I didn't realize message queues were used for this type of task. I'm assuming you would then also use autoscaling pods that respond to the number of messages in the queue. How do you scale pods fast enough for a messaging application or anything else trying for 100ms or less per operation?
I think over-provisioning is way more common and sane approach that can address the bulk of spikes versus auto-scaling. Especially if you have these big known events (new years day, black friday, ...) where you can over-provision (or controlled auto-scale if you will) for a short window.
My guess is they're doing both.
Anecdote time. I worked at a company where one project was over-provisioned on dedicated hardware and another auto-scaled in the cloud. The over-provisioned project was much cheaper, had significantly better response times and was easier to manage. It was load tested to handle over an order of magnitude more traffic than the all-time-peak and even though fully over-provisioned, it was cheaper than the baseline usage (and slower, and harder to manage) cloud solution.
Do you have any interesting reads about this? Most of the material I find is biased one way or the other by cloud hype or data centers trying to reel back customers.
AWS has gotten much better and closed the gap some. But, your average system will probably see a 4x difference (2x price and 2x performance).
There was a very long period of time where SSDs were commonly available from everyone but cloud vendors. For some workloads (like databases), that resulted in a massive difference.
This is still true for bandwidth. You can look it up yourself. Off the top of my head, in the US, you can find a server with 100mbps dedicated port for < $300. But that AWS bandwidth is over 3K. So that's less than 1/10th AND you get a relatively [relative to what you can get on AWS] powerful server vs just the bandwidth.
Back when the C4 instances were announced, I ran unix bench on them as well as a dedicated i7-4770. You can see the i7 was quite a bit faster, and, if I recall, was less than half the price
I think database workload is still where the average app would see the biggest difference. A properly configured server with a battery backed raid adapter and proper dual network NICs will blow RDS out of the water for raw latency and cost and, most noticeable to me, consistent performance.
Unfortunately, fewer and fewer companies seem to be offering servers with BBU and dual NICs. And those that do are charging more...so that's also helped close the gap. IBM really screwed up. They wanted to compete with AWS so tried to turn Softlayer into an AWS clone, rather than focus on what Softlayer did better and fix the issues (automation and ddos mitigation come to mind).
I don't remember that we did any benchmarks, but I don't doubt that if you look at the raw performance / price it can easily be an order of magnitude more expensive to go to the cloud. But once you take into account all the automation and services that the major cloud providers have, it can get much more cost effective as it saves significant time / expertise for most companies
They may have only mentioned Bitnami images, it's been awhile.
However, I think your rationale begs a question: how much of "the automation and services that major cloud providers have" (scare quotes only for readability) is needed by runners of metal? For instance, autoscaling can be mooted by overprovisioning, which would still incur only a minor cost increase. Multi-region is similarly cheap. A lot of the remainder seem like productized functionality that is fairly implementable locally if desired.
We did two games, one over-provisioned on metal, the other on auto-scaled cloud based infra.
The cost is significantly higher. We ended up with a hybrid to control for cost. But our needs are long-lived sessions which does not fit the elasticity of the cloud model well.
Messaging queues are a core part of a lot of high scale distributed systems (source - Twitter) You want enough queue space to handle the expected volume and then some. Assuming you have that, you don't need to instantly scale instances out to match the amount of messages, you just need to catch up before the queue space runs out.

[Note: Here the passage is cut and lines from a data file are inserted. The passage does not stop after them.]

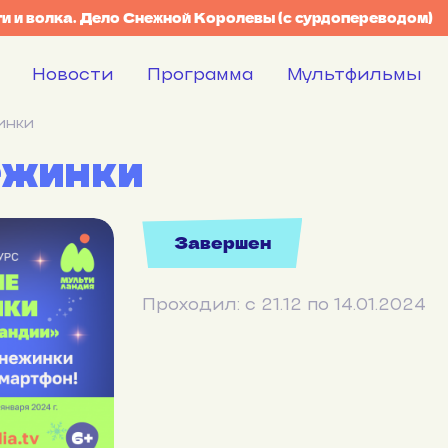
и и волка. Дело Снежной Королевы (с сурдопереводом)
Новости
Программа
Мультфильмы
инки
ежинки
Завершен
Проходил: с 21.12 по 14.01.2024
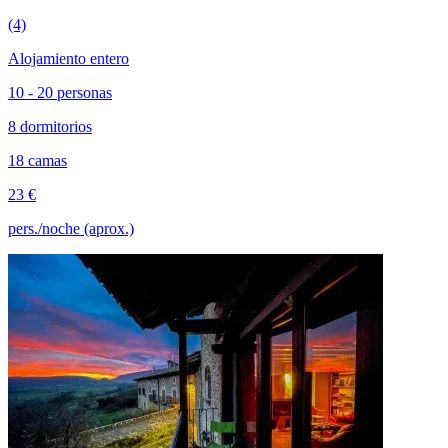
(4)
Alojamiento entero
10 - 20 personas
8 dormitorios
18 camas
23 €
pers./noche (aprox.)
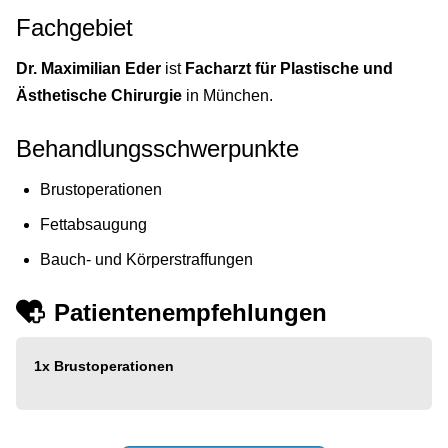
Fachgebiet
Dr. Maximilian Eder
ist
Facharzt für Plastische und
Ästhetische Chirurgie
in München.
Behandlungsschwerpunkte
Brustoperationen
Fettabsaugung
Bauch- und Körperstraffungen
Patientenempfehlungen
1x
Brustoperationen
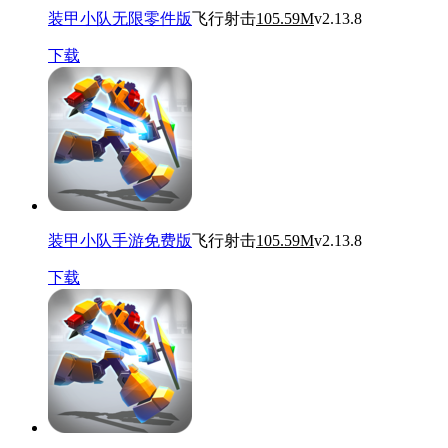
装甲小队无限零件版
飞行射击
105.59M
v2.13.8
下载
装甲小队手游免费版
飞行射击
105.59M
v2.13.8
下载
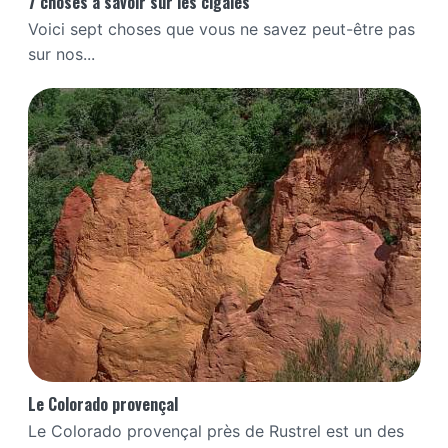
7 choses à savoir sur les cigales
Voici sept choses que vous ne savez peut-être pas
sur nos...
Le Colorado provençal
Le Colorado provençal près de Rustrel est un des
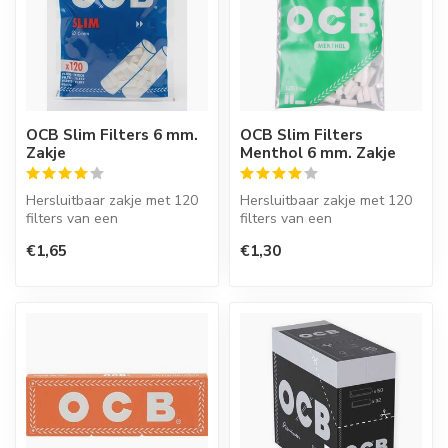
OCB Slim Filters 6 mm.
OCB Slim Filters
Zakje
Menthol 6 mm. Zakje
Hersluitbaar zakje met 120
Hersluitbaar zakje met 120
filters van een
filters van een
hoogwaardige kwaliteit met
hoogwaardige kwaliteit met
€1,65
€1,30
een doorsn...
een doorsn...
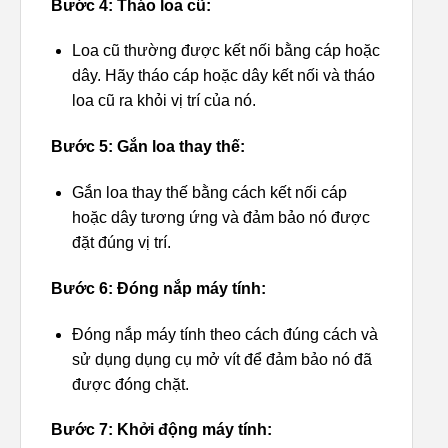
Bước 4: Tháo loa cũ:
Loa cũ thường được kết nối bằng cáp hoặc
dây. Hãy tháo cáp hoặc dây kết nối và tháo
loa cũ ra khỏi vị trí của nó.
Bước 5: Gắn loa thay thế:
Gắn loa thay thế bằng cách kết nối cáp
hoặc dây tương ứng và đảm bảo nó được
đặt đúng vị trí.
Bước 6: Đóng nắp máy tính:
Đóng nắp máy tính theo cách đúng cách và
sử dụng dụng cụ mở vít để đảm bảo nó đã
được đóng chặt.
Bước 7: Khởi động máy tính:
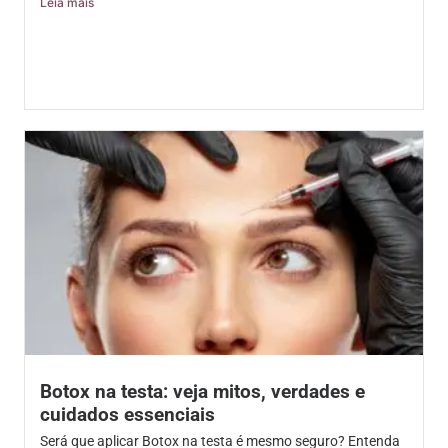
Leia mais
Botox na testa: veja mitos, verdades e
cuidados essenciais
Será que aplicar Botox na testa é mesmo seguro? Entenda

Message queues (or similar things like Kafka, which isn't quite a proper "message queue") are used for basically everything at this scale. Messages are being passed indirectly. An event happens, it gets popped on a queue, and then the recipients do something with it.
Maybe you'll consider this pedantic, or maybe even wrong, but I think you meant to say "asynchronous" as opposed to "indirectly". I think anyone googling to learn more will get better results.

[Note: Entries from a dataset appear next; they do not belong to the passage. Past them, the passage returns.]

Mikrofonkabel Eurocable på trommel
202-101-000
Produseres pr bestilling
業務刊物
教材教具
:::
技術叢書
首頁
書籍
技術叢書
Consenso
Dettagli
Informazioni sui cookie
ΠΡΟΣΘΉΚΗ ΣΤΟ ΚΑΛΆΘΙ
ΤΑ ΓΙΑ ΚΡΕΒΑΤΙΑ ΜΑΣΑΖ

True, but there is also the store-and-forward subscription model where the message is placed on the queue without an intended recipient. Message passing can also be asynchronous but direct, e.g., Mach messages.
Dynamically allocating hardware to different services makes sense for self managed DCs too. Breaking down cost per service of team is useful, as is seeing how much hardware is necessary for peak and trough I imagine.
I wouldn’t be surprised if on NYE services like chat take priority and get extra resources from background jobs that can wait a few hours.
One way is to over-allocate in the first place. When your spare pool is draining below a watermark, you scale in. Hopefuly there is enough time for that scale event to complete before the pool drains completely.